A Northern Arizona University professor emeritus says he’s never seen anything like a recent find in the Utah desert. This, despite 25 years spent studying rock art at thousands of sites. Retired ethnolinguist Ekkehart Malotki is researching what could be the oldest known realistic engravings of Columbian mammoths in the Western Hemisphere: petroglyphs from the Ice Age near the San Juan River.
“The big challenge, of course is dating the art, an endeavor that is still fraught with many problems. But now we have a site near Bluff … a site with authentic, figurative Ice Age art,” Malotki says.

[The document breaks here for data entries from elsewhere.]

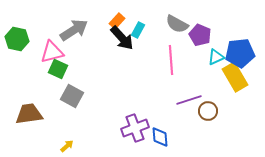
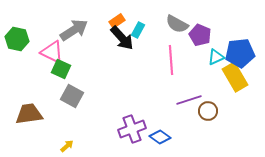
orange rectangle: rotated 14 degrees clockwise
pink triangle: rotated 40 degrees clockwise
green square: moved 3 px right
purple cross: moved 3 px left, 1 px down
blue diamond: rotated 50 degrees counterclockwise
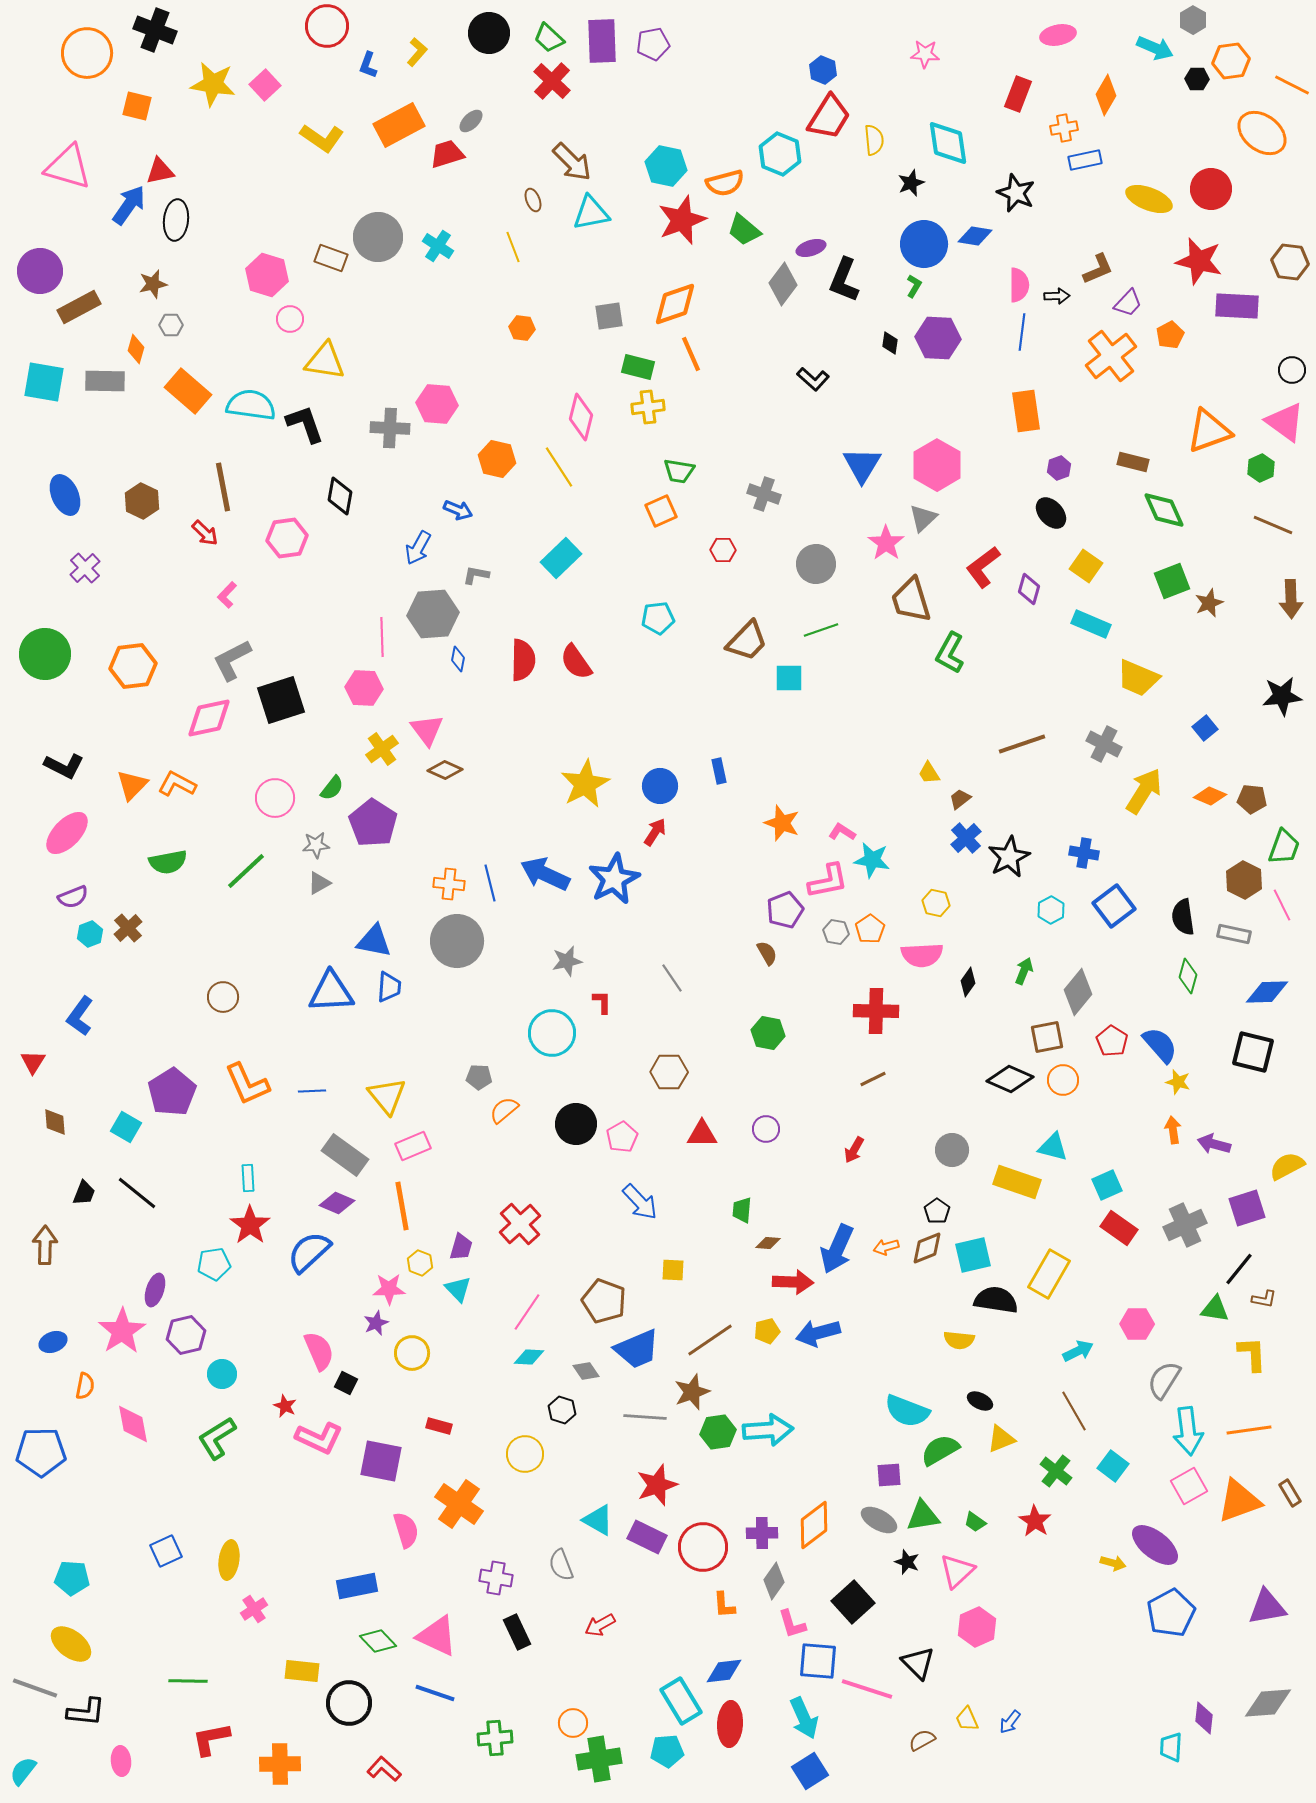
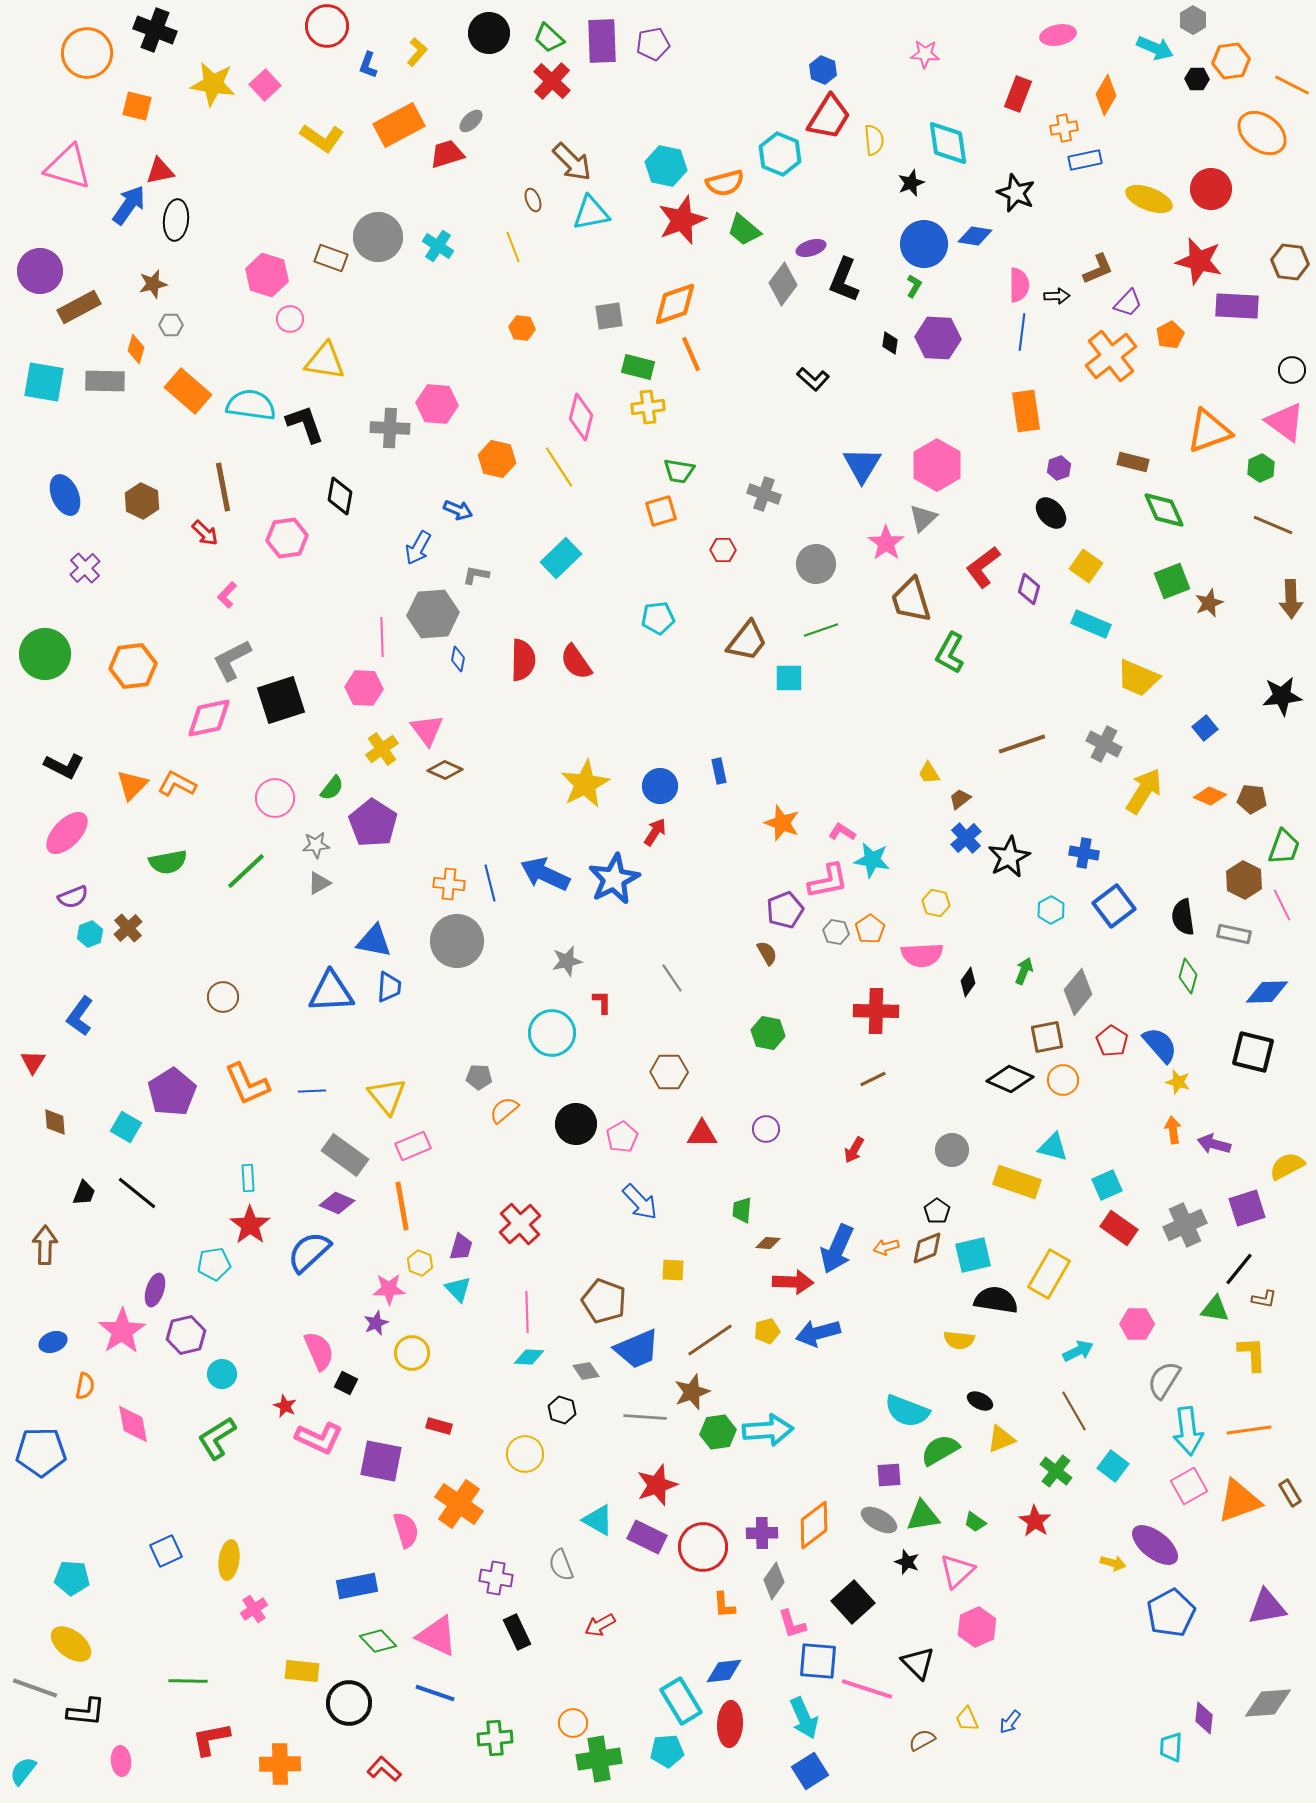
orange square at (661, 511): rotated 8 degrees clockwise
brown trapezoid at (747, 641): rotated 6 degrees counterclockwise
pink line at (527, 1312): rotated 36 degrees counterclockwise
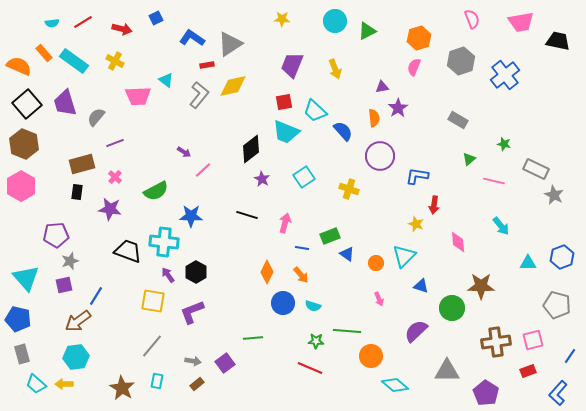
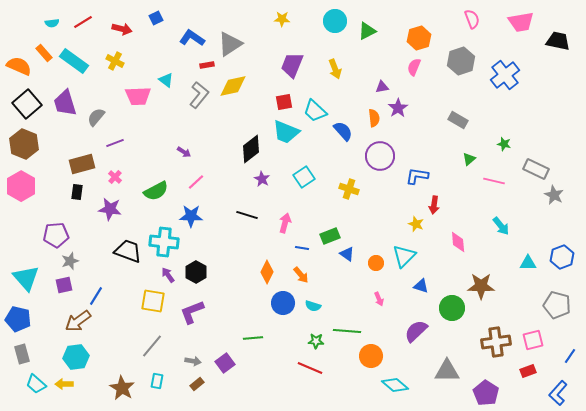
pink line at (203, 170): moved 7 px left, 12 px down
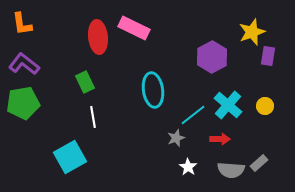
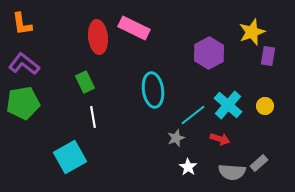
purple hexagon: moved 3 px left, 4 px up
red arrow: rotated 18 degrees clockwise
gray semicircle: moved 1 px right, 2 px down
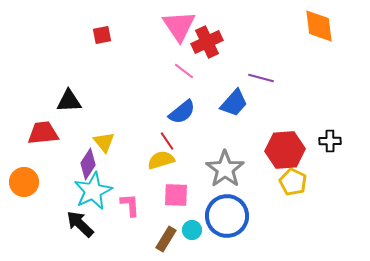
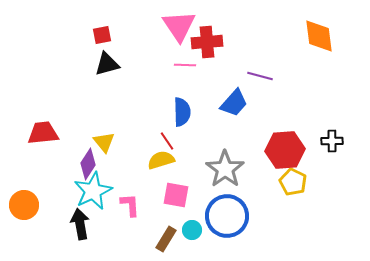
orange diamond: moved 10 px down
red cross: rotated 20 degrees clockwise
pink line: moved 1 px right, 6 px up; rotated 35 degrees counterclockwise
purple line: moved 1 px left, 2 px up
black triangle: moved 38 px right, 37 px up; rotated 12 degrees counterclockwise
blue semicircle: rotated 52 degrees counterclockwise
black cross: moved 2 px right
orange circle: moved 23 px down
pink square: rotated 8 degrees clockwise
black arrow: rotated 36 degrees clockwise
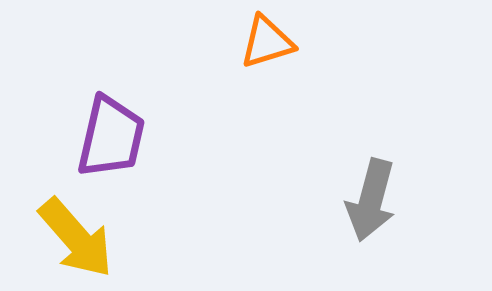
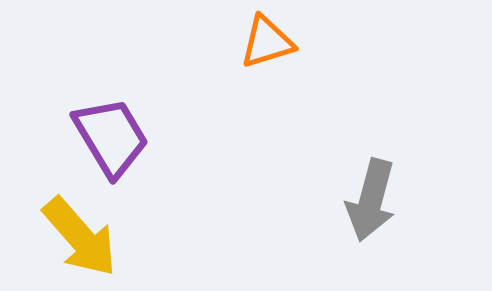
purple trapezoid: rotated 44 degrees counterclockwise
yellow arrow: moved 4 px right, 1 px up
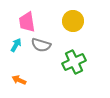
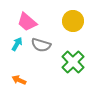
pink trapezoid: rotated 40 degrees counterclockwise
cyan arrow: moved 1 px right, 1 px up
green cross: moved 1 px left; rotated 20 degrees counterclockwise
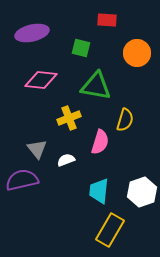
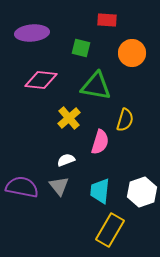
purple ellipse: rotated 8 degrees clockwise
orange circle: moved 5 px left
yellow cross: rotated 20 degrees counterclockwise
gray triangle: moved 22 px right, 37 px down
purple semicircle: moved 7 px down; rotated 24 degrees clockwise
cyan trapezoid: moved 1 px right
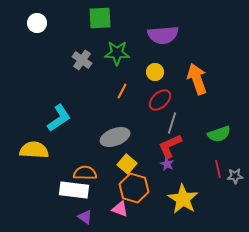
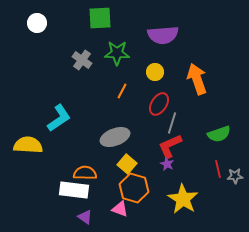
red ellipse: moved 1 px left, 4 px down; rotated 15 degrees counterclockwise
yellow semicircle: moved 6 px left, 5 px up
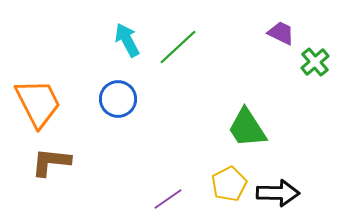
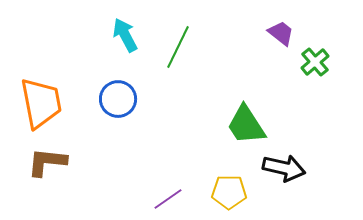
purple trapezoid: rotated 12 degrees clockwise
cyan arrow: moved 2 px left, 5 px up
green line: rotated 21 degrees counterclockwise
orange trapezoid: moved 3 px right; rotated 16 degrees clockwise
green trapezoid: moved 1 px left, 3 px up
brown L-shape: moved 4 px left
yellow pentagon: moved 8 px down; rotated 28 degrees clockwise
black arrow: moved 6 px right, 25 px up; rotated 12 degrees clockwise
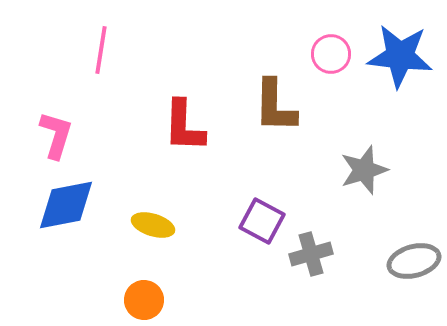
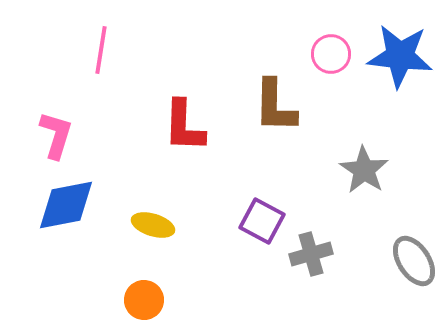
gray star: rotated 21 degrees counterclockwise
gray ellipse: rotated 72 degrees clockwise
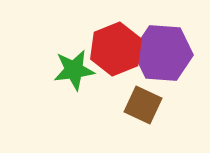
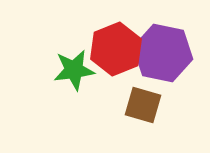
purple hexagon: rotated 8 degrees clockwise
brown square: rotated 9 degrees counterclockwise
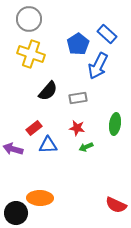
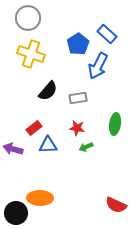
gray circle: moved 1 px left, 1 px up
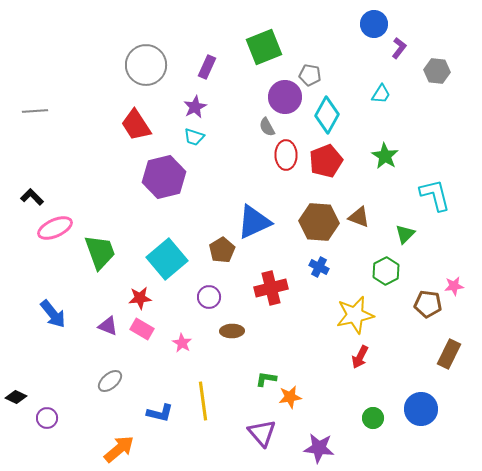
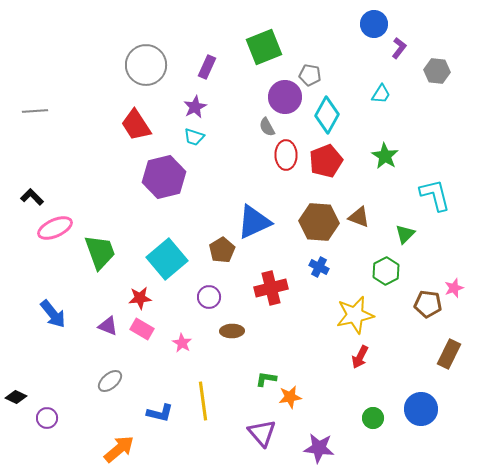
pink star at (454, 286): moved 2 px down; rotated 12 degrees counterclockwise
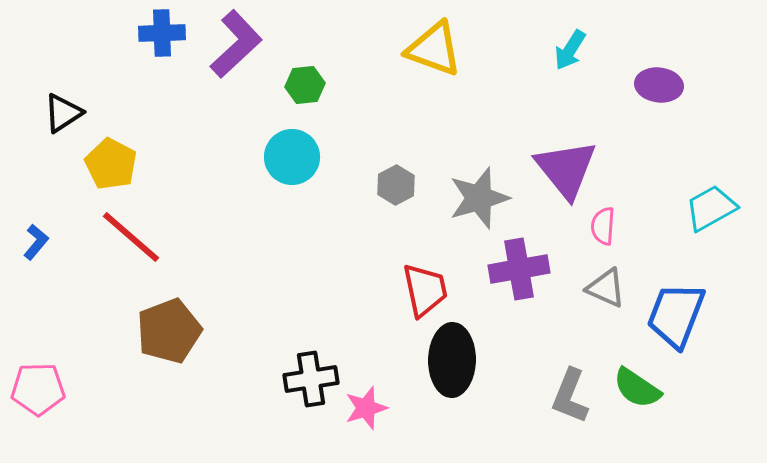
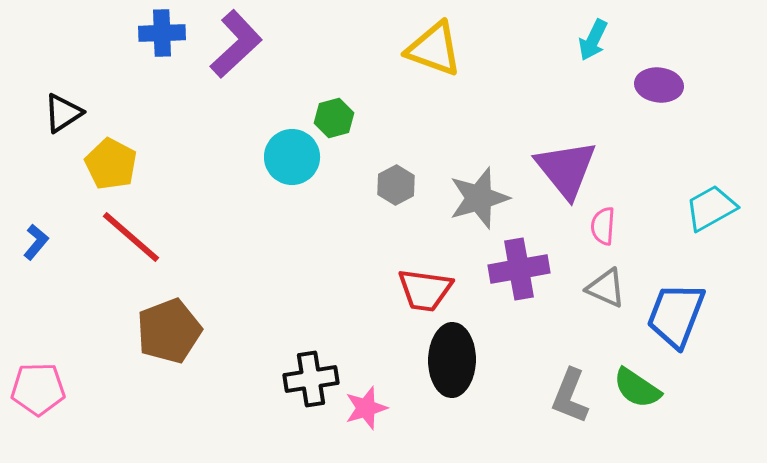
cyan arrow: moved 23 px right, 10 px up; rotated 6 degrees counterclockwise
green hexagon: moved 29 px right, 33 px down; rotated 9 degrees counterclockwise
red trapezoid: rotated 110 degrees clockwise
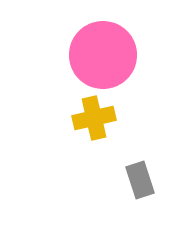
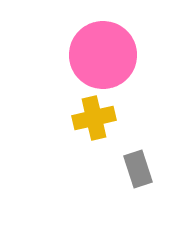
gray rectangle: moved 2 px left, 11 px up
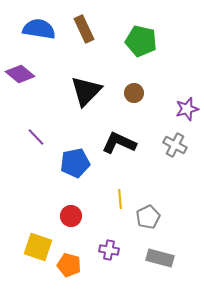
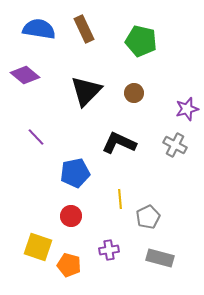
purple diamond: moved 5 px right, 1 px down
blue pentagon: moved 10 px down
purple cross: rotated 18 degrees counterclockwise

As if displayed on a gigantic gallery wall, rock art created by various cultures over thousands of years spans nearly a mile of Navajo sandstone. Among abstract drawings of deer, big-horn sheep and flute players, Malotki says it’s the detailed portrayal of these mammoths that makes these petroglyphs chronological markers for the Pleistocene era — dating back perhaps 13,000 years, to the time of the animal’s extinction.
“What is most exciting about these depictions is that at the tips of the trunks are bifurcations that clearly depict the prehensile fingers that proboscideans have … these sort of lips at the tips of the trunk. They’re known as fingers by mammalogists,” Malotki says.
Malotki says one of the most exciting parts of the discovery is that we now have clear evidence that early humans and giant Ice Age animals coexisted in this area.
“So these people shared the same landscape with these mega mammals on the Colorado Plateau, and that is unique now in both Americas,” Malotki says.
Malotki envisions an interpretive area that showcases this Ice Age art.